Fig. 4 Augmented G6PD activity and mRNA in the Adj.PC-5 cells cultured in the presence of APM. (A) The G6PD activity increase induced by APM was concentration dependent. Adj.PC-5 cells (approximately 5×106 cells) were harvested after 72 h incubation with APM and then homogenized. The supernatants after centrifugation at 14,000 rpm for 10 min were used for G6PD assays. (B) Time course of the increased G6PD activity. G6PD activities were measured from the Adj.PC-5 cells incubated with 0 (closed circles), 100 (open circles), or 200 (closed triangles)µM of APM for the indicated times. G6PD activity was measured by spectrophotometry at 340 nm by the reduction of NADP+ in the presence of glucose-6-phosphate. Each point represents the mean activity±SD of triplicate determinations. (C) Northern blot analysis of the G6PD mRNA. The total RNA was isolated from the cells treated with APM (200µM) for 0, 3, 12, 24 and 48 h, respectively. The RNA (30µg) was electrophoresed, transferred to nylon membranes and hybridized with a 32P-labeled probe of mouse G6PD cDNA. The control, 28S and 18S RNA in the gel.
Fig. 5 Effect of adding catalase to the Adj.PC-5 cell cultures. (A) Colony growth stimulated by APM. Colony forming assay was performed as described in Materials and Methods. Catalase and APM were prepared in the feeding medium and this was added daily to culture. (B) G6PD activity enhanced by APM. The cells were cultured with the indicated treatments for 72 h and then the cells were collected. G6PD activity was determined as described in Materials and Methods. Each bar represents the mean±SD of triplicate determinations. *significantly different from control (p<0.05). Catalase (10 units/ml); APM (200µM).

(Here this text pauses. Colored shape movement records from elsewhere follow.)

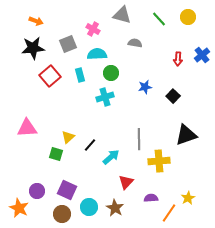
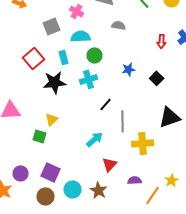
black star: (33, 48) -> (54, 82), moved
black line: (90, 145) -> (106, 104), moved

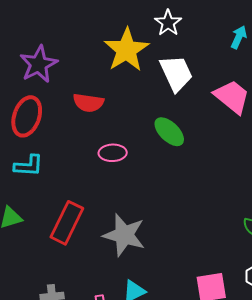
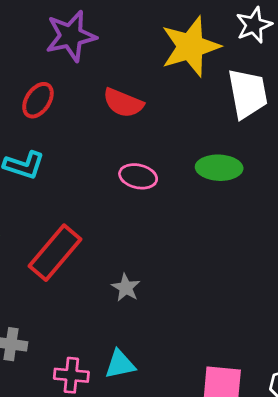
red ellipse: (27, 116) -> (38, 100), size x0.7
green ellipse: (169, 132) -> (219, 168), turned -56
gray star: (124, 235) -> (126, 288), size x0.5

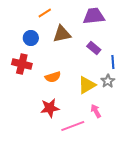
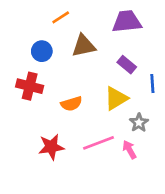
gray star: (108, 81) -> (139, 123), moved
yellow triangle: (87, 85) -> (116, 98), moved
red star: (50, 108) -> (51, 147), moved
pink line: (73, 126) -> (98, 143), moved

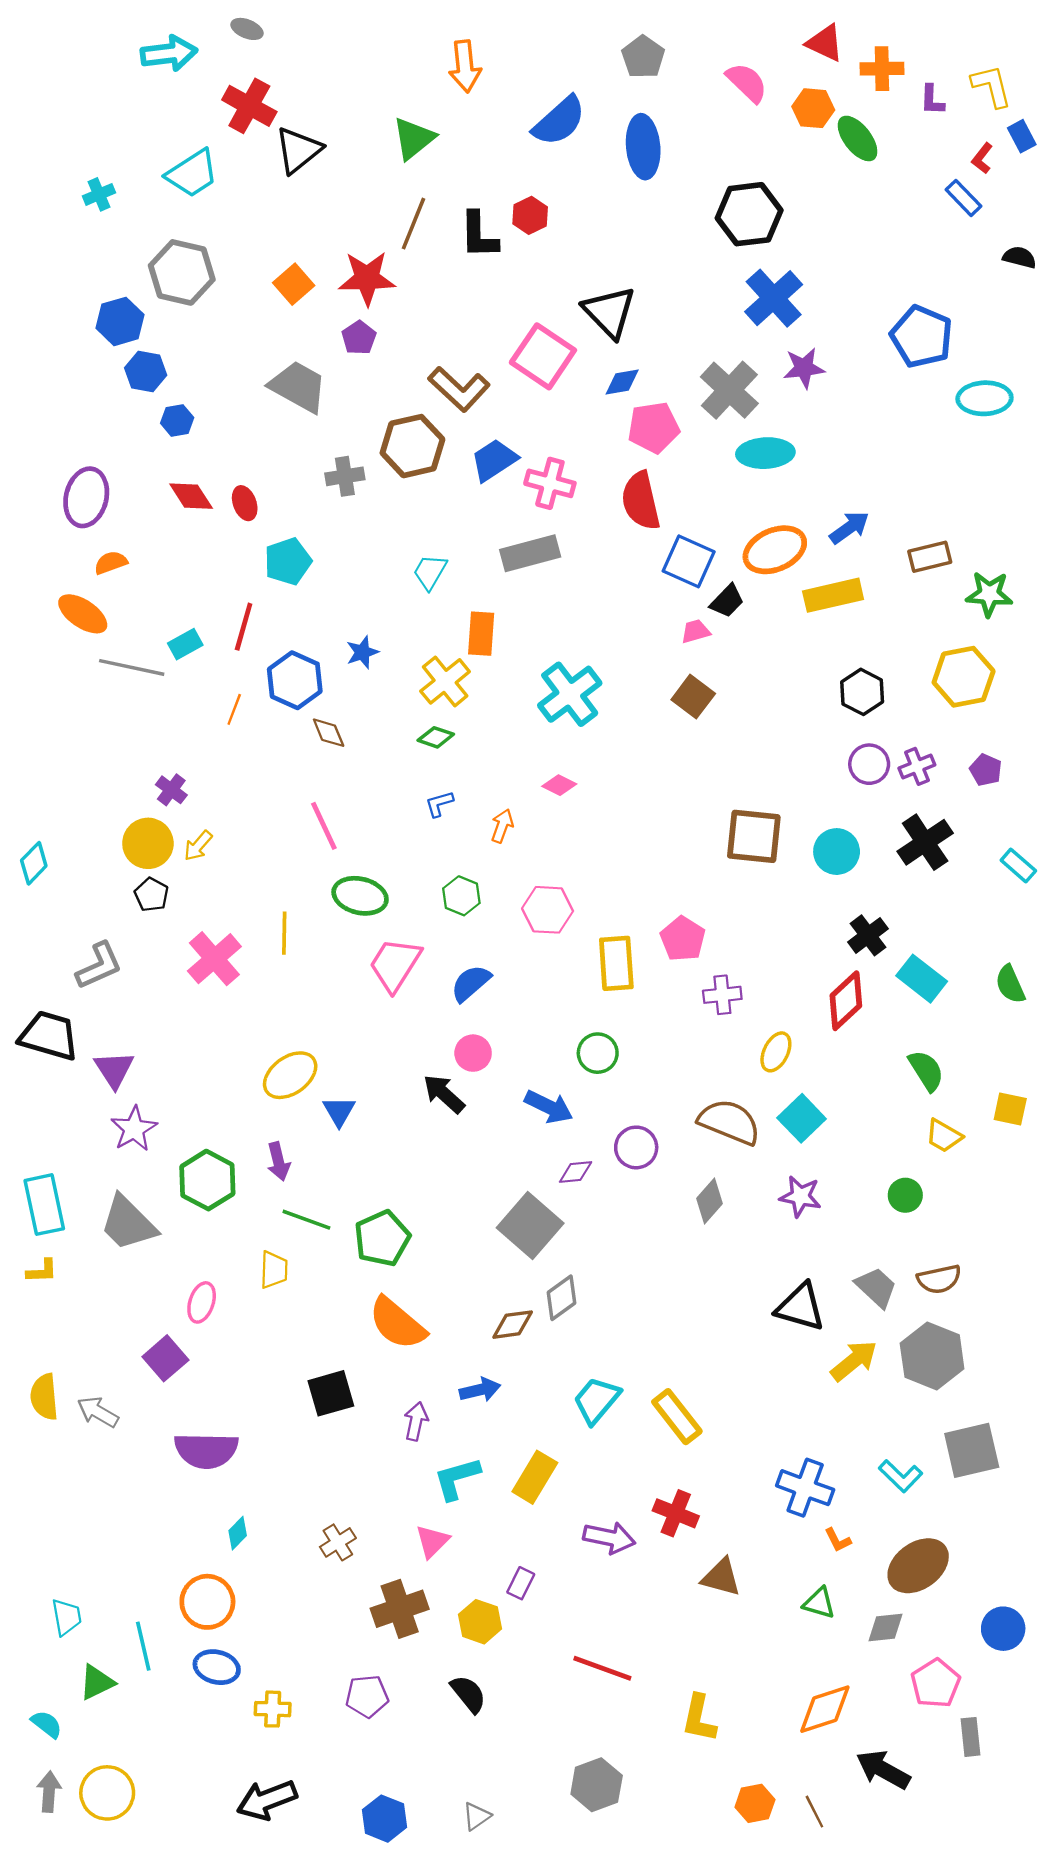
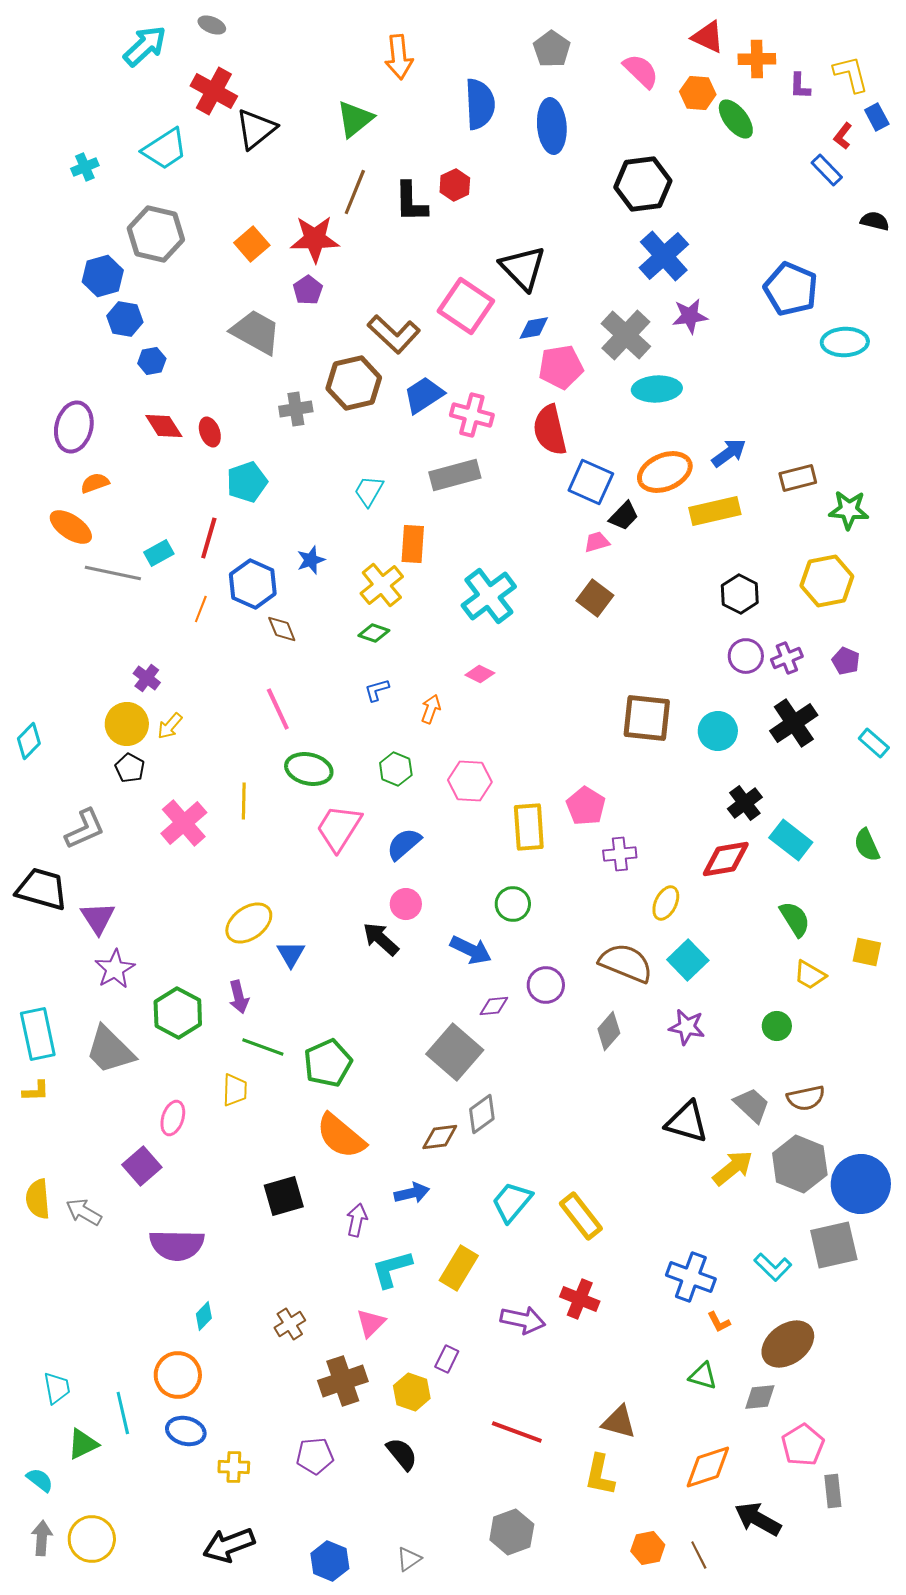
cyan arrow: (169, 53) -> (145, 46), turned -36
blue semicircle: (559, 121) -> (480, 104), turned -51
red diamond: (846, 1001) -> (726, 859), turned 33
brown triangle: (721, 1577) -> (619, 1422), moved
blue circle: (1003, 1629) -> (861, 1184), moved, size x1.6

Fig. 6 Effect of DHEA. (A) Effect on G6PD activity in Adj.PC5 cell lysates. The cell lysate for G6PD assay was prepared as described in Materials and Methods. DHEA was tested to determine its inhibitory effect on G6PD activity. Each point represents the mean±SD of triplicate determinations. The effect of DHEA, dehydroepiandrosterone, on colony growth enhanced by the addition of APM. The colony forming assay was performed as described in Materials and Methods. DHEA was dissolved in dimethylsulfoxide (final dimethylsulfoxide concentration in medium: 0.1%) and this was added daily to the Adj.PC-5 cell cultures that were also treated with APM. Each bar represents the mean±SD of quadruplicate cultures. *significantly different from control (p<0.05).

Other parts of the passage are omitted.